▸ PROBLEM TO WORK ON:
Among the entries below, tally the lines that include "Epson", and give the number alone.
BEGIN GIVEN RECORDS
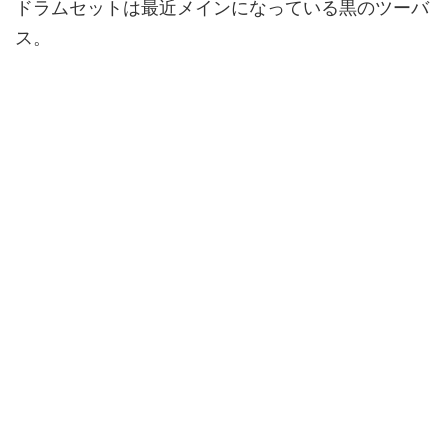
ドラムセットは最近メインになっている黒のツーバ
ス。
END GIVEN RECORDS
BEGIN GIVEN RECORDS
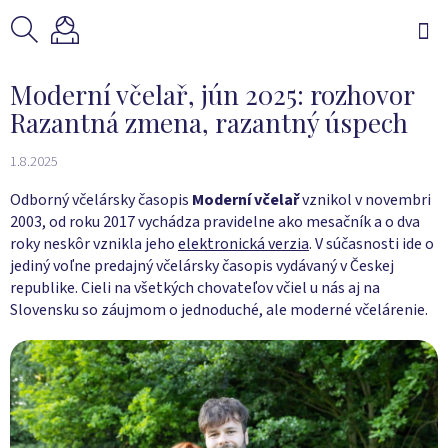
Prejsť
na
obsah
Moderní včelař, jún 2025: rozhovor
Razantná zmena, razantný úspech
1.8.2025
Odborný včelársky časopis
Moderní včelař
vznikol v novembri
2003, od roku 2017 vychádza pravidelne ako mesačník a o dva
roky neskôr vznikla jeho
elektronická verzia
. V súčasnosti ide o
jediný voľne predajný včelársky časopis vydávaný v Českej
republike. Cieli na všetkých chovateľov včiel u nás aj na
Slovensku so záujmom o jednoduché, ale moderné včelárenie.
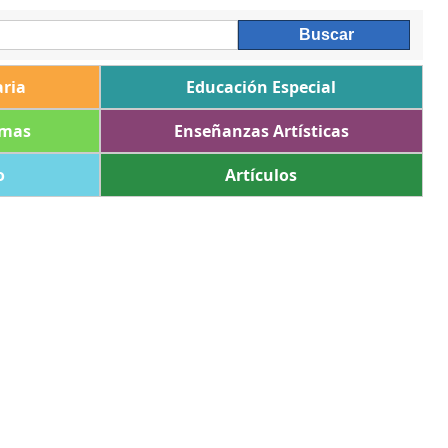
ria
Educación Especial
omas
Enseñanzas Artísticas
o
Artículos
END GIVEN RECORDS
BEGIN GIVEN RECORDS
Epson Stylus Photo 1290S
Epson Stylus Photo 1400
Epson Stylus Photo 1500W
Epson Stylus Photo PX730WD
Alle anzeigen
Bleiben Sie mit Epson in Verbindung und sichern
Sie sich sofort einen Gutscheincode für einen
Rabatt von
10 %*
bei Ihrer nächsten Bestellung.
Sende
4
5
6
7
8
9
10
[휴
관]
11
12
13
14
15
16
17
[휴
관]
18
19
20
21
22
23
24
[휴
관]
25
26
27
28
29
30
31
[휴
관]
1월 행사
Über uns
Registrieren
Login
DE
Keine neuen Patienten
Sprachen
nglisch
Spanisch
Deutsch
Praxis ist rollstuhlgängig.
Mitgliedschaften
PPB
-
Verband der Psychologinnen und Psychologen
END GIVEN RECORDS
▸ REPLY:
5